Becoming a hypnotist is a matter of knowing these things, but not paying much attention to them consciously. You have to trust the unconscious because you simply don't have time to collect all that data and do something brilliant with it. It is not you who has that kind of time integration. I remember the first time I really began to understand that, was when I heard a story about the Sufi who went to heaven and they asked who was there.

"It's me."

"Go away."

He was crushed, but finally he got back to work on himself and educated himself and overcame his pride and helped others. He went back and knocked again. Again he was asked who was there, and this time, with more humility, he said, "It is I."

"Go away."

This time he laid around and smoked hash for a year and forgot to tie his shoes and talked to himself like a fool. Then he pulled it together and helped his brother in law dig wells. Time passed. Then one day he went back to the Gates of Heaven and knocked again. "Who is it."

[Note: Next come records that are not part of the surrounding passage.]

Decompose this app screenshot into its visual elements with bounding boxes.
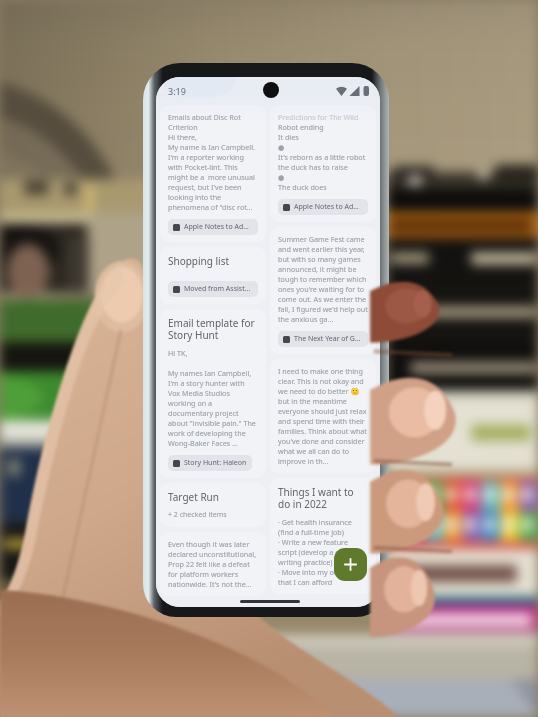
staticText: Emails about Disc Rot Criterion Hi there…	[168, 112, 258, 212]
staticText: The Next Year of Ga…	[294, 334, 363, 344]
staticText: 3:19	[168, 85, 186, 97]
staticText: + 2 checked items	[168, 510, 227, 520]
button[interactable]: Things I want to do in 2022	[270, 478, 376, 594]
button[interactable]: Even though it was later declared uncons…	[160, 532, 266, 596]
button[interactable]: Predictions for The Wild	[270, 105, 376, 222]
staticText: Shopping list	[168, 254, 230, 268]
staticText: Apple Notes to Add …	[184, 222, 253, 232]
staticText: Even though it was later declared uncons…	[168, 539, 258, 589]
staticText: Predictions for The Wild	[278, 112, 359, 122]
staticText: Story Hunt: Haleon	[184, 458, 247, 468]
staticText: · Get health insurance (find a full-time…	[278, 517, 368, 587]
button[interactable]: Target Run	[160, 483, 266, 527]
staticText: Summer Game Fest came and went earlier t…	[278, 234, 368, 324]
button[interactable]: Email template for Story Hunt	[160, 309, 266, 478]
staticText: Apple Notes to Add …	[294, 202, 363, 212]
button[interactable]: Create new note	[334, 548, 367, 581]
staticText: Email template for Story Hunt	[168, 316, 258, 342]
staticText: Target Run	[168, 490, 219, 504]
button[interactable]: Emails about Disc Rot Criterion Hi there…	[160, 105, 266, 242]
button[interactable]: Summer Game Fest came and went earlier t…	[270, 227, 376, 354]
staticText: Robot ending It dies ● It's reborn as a …	[278, 122, 368, 192]
staticText: Things I want to do in 2022	[278, 485, 368, 511]
button[interactable]: Shopping list	[160, 247, 266, 304]
staticText: Moved from Assistant	[184, 284, 253, 294]
staticText: I need to make one thing clear. This is …	[278, 366, 368, 466]
staticText: Hi TK, My names Ian Campbell, I'm a stor…	[168, 348, 258, 448]
button[interactable]: I need to make one thing clear. This is …	[270, 359, 376, 473]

"It isn't me. It is thee."

"Okay, come on in."

There are plenty of stories about the consequences of not doing what the better time integrated part of you wants to do. Jonah turned away from God and got swallowed by a monster from the deep. That is a pretty good description of a man being consumed by his mother's animus. In fact, I had a client who dreamed a variation on that theme. There was a whale or shark, now I forget, with a buzzsaw for a mouth, and it cut through a ship and wrecked havoc. That combination of beast and technology ripped through a sailor like he was made out of butter.

The unconscious is the sea, and when there is too much unconsciousness the water rises and in your dreams you find yourself in a flood situation. When there is too much consciousness you might find yourself on top of a shaky structure, with severe vertigo. There is no way out through the top and there is no way out through the bottom. As Dylan said, "You ain't going nowhere."

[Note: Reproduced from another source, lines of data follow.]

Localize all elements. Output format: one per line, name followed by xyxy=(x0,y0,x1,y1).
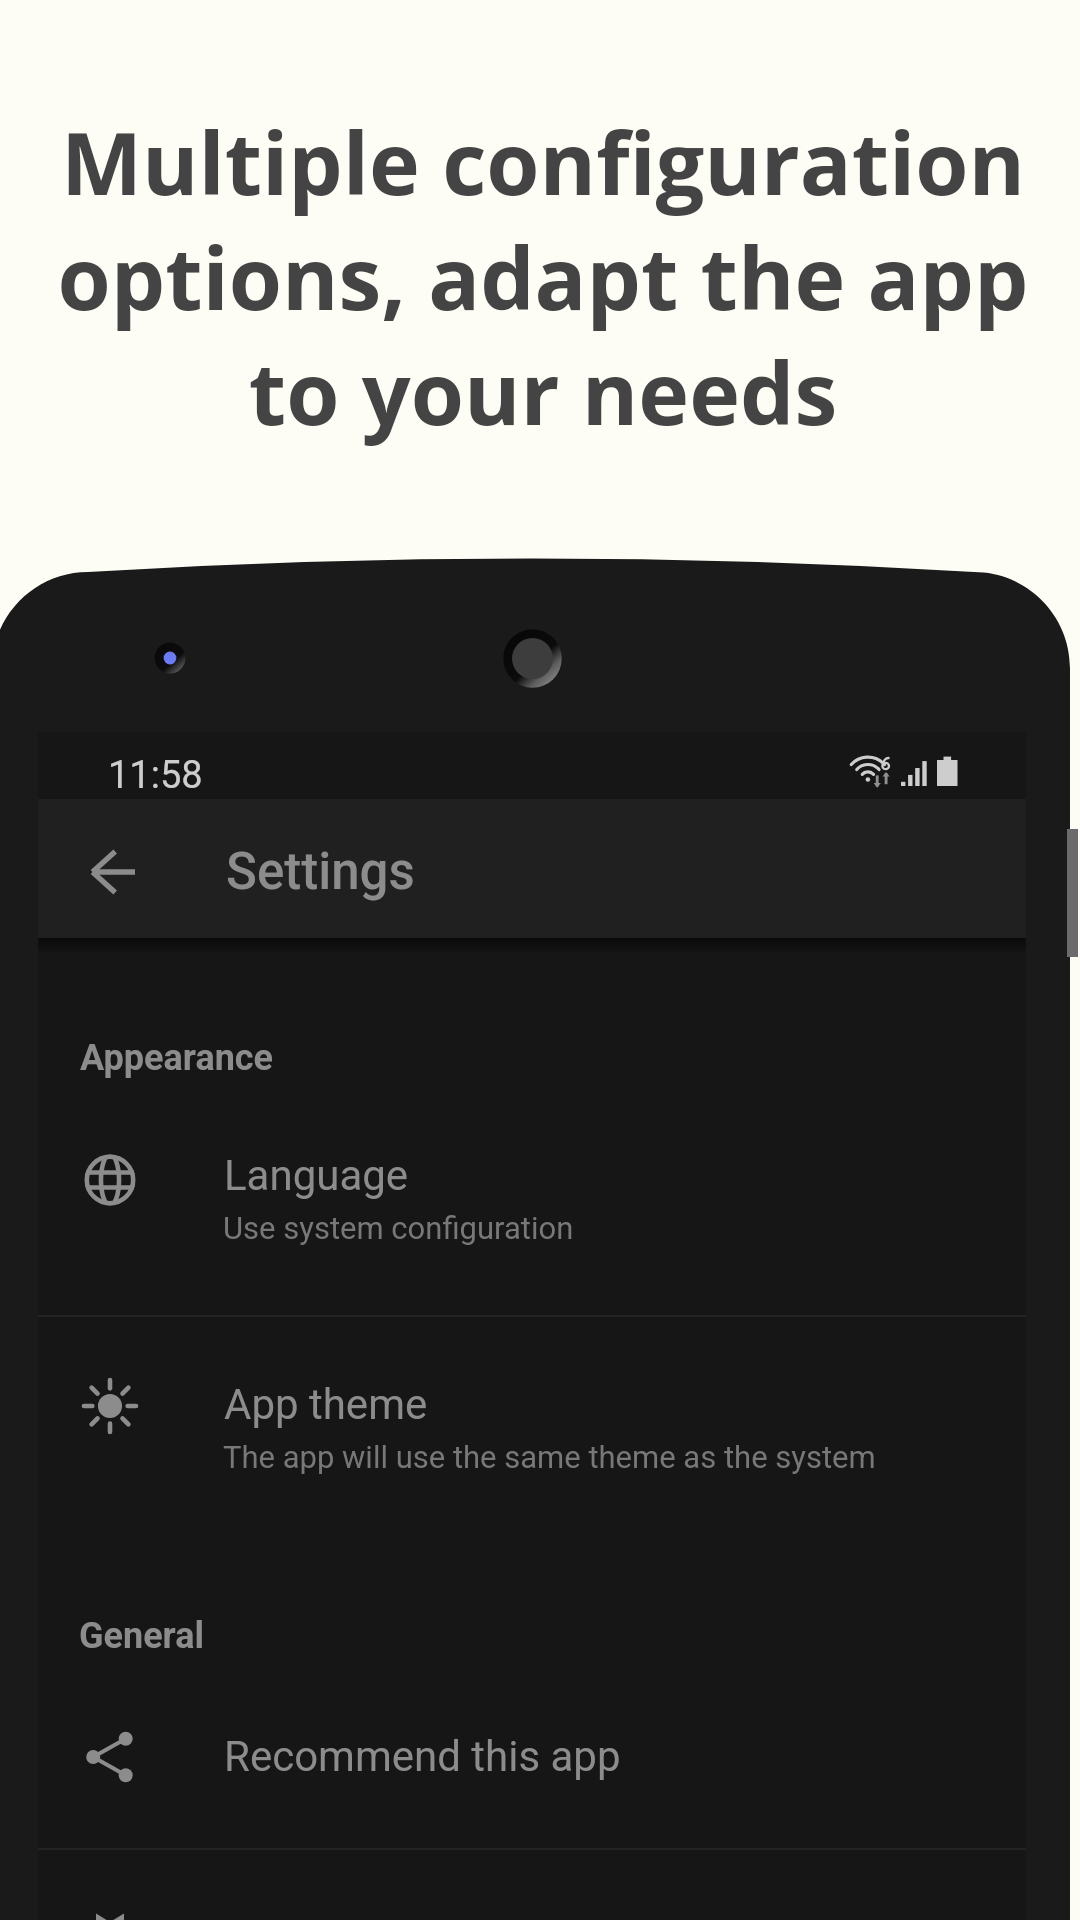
staticText: Language xyxy=(224,1151,409,1200)
staticText: The app will use the same theme as the s… xyxy=(223,1439,876,1475)
button[interactable]: General xyxy=(79,1615,204,1657)
button[interactable]: Back xyxy=(38,799,1026,938)
staticText: Recommend this app xyxy=(224,1732,621,1781)
button[interactable]: App theme xyxy=(38,1317,1026,1545)
staticText: Use system configuration xyxy=(223,1210,574,1246)
staticText: Multiple configuration options, adapt th… xyxy=(3,103,1080,450)
button[interactable]: Recommend this app xyxy=(38,1686,1026,1848)
staticText: Settings xyxy=(226,842,415,902)
button[interactable]: Back xyxy=(38,799,186,938)
staticText: App theme xyxy=(224,1380,428,1429)
button[interactable]: Language xyxy=(38,1108,1026,1315)
button[interactable]: Appearance xyxy=(80,1037,274,1079)
staticText: 11:58 xyxy=(108,753,203,798)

But that's not necessarily true. You can move into the center and begin to relate the conscious, masculine (that creative fire) into the body. Marion Woodman talks about it as infusing spirit into matter. And at some point you might realize that it really is not you, it is something larger, more time integrated, and with a better security clearance than you've got.

The oldest creation story recorded is that Father Sky was once right down on top of Mother Earth because they loved each other so much. But there was not room for new life. A new hero came who braced against them, feet and hands, and pushed Father Sky away, creating room for new life. This is what the ego does. It creates space between what is already materialized, and what exists in Spirit, or potentia. It doesn't get hauled off down under the sea by the mother's animus and it doesn't get hauled off into the sky by inflationary pressures.

It finds a pleasing balance.

Understanding the need for balance is one thing, but converting it into a hypnotic induction is something else. You can't put somebody in a trance and tell them all that. In the first place a trance depends on suspension of the inductive process, and that is almost all inductive process. So the entire thing has to be taken down to a single image.

What I have often used is having the client imagine that he or she is doing a piece of artwork, a painting in which they are finding the balance between the cultivated fields, the farmhouse and grounds, and the surrounding wild nature, where the laws move from beneath, upward, as in any natural ecosystem. As you move into cultivated property, the rules come from the top down and are imposed on nature.

By working with this image, I instruct the client to find the pleasing balance between these two elements of the artwork. The active imagination is like a dream process, and the unconscious will appreciate the movement away from trying to impose even more rules from above on it. The unconscious is completely amoral, as you can easily observe from looking at dreams. So in general there is a great deal of relative value in recognizing the unconscious, or bottom up ecosystem design, as an equal to Pi in the sky.